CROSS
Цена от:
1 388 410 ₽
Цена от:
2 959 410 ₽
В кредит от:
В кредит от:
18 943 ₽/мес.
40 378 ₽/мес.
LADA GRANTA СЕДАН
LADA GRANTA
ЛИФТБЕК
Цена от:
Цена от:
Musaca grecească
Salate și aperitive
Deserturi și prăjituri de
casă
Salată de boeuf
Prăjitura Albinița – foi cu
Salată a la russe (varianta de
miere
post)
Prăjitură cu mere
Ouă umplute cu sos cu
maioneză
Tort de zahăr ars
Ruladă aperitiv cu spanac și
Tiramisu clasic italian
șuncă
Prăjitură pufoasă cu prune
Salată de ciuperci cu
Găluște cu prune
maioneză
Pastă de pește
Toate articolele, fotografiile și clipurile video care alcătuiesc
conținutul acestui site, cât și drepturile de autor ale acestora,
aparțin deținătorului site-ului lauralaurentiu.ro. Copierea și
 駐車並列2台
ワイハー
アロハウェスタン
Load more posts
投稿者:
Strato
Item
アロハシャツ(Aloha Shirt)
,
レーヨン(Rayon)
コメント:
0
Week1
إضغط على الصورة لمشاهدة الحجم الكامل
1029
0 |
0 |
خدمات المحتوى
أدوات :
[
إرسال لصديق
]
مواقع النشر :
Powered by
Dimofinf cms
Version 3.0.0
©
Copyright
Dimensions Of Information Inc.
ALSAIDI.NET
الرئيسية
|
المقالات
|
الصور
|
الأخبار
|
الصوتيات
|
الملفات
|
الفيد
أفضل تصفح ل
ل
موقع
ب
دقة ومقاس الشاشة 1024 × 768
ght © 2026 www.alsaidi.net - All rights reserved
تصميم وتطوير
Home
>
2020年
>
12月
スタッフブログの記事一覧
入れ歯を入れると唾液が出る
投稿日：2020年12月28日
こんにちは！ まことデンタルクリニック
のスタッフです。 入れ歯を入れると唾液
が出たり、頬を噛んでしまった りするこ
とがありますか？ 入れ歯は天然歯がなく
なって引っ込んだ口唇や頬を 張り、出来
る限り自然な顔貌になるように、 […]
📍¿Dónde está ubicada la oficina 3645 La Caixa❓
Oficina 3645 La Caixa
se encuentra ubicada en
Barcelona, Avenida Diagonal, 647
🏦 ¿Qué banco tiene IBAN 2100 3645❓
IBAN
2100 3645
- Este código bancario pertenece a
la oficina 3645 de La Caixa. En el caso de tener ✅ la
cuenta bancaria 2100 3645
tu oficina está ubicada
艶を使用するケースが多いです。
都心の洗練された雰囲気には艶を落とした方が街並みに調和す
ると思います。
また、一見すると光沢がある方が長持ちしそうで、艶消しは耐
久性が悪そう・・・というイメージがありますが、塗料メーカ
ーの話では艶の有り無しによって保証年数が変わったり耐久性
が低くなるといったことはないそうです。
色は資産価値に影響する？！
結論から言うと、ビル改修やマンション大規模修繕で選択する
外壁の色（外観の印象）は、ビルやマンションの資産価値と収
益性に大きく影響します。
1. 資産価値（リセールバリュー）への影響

:::::

> Prompt: Please show all lines from the entries that contain the word "Prăjitură".

> Exercise result:
Prăjitură cu mere
Prăjitură pufoasă cu prune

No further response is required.